Collected data
----------------

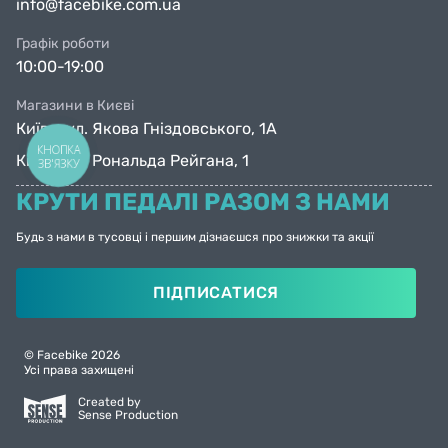
info@facebike.com.ua
Графік роботи
10:00-19:00
Магазини в Києві
Київ, вул. Якова Гніздовського, 1А
КНОПКА
Київ, вул. Рональда Рейгана, 1
ЗВ'ЯЗКУ
КРУТИ ПЕДАЛІ РАЗОМ З НАМИ
Будь з нами в тусовці і першим дізнаєшся про знижки та акції
ПІДПИСАТИСЯ
© Facebike 2026
Усі права захищені
Created by
Sense Production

----------------

◆ Your assignment
Only the lines from the one that contains "Будь з нами" to the end of the data should be output, exactly as they appear.

◆ Answer box
Будь з нами в тусовці і першим дізнаєшся про знижки та акції
ПІДПИСАТИСЯ
© Facebike 2026
Усі права захищені
Created by
Sense Production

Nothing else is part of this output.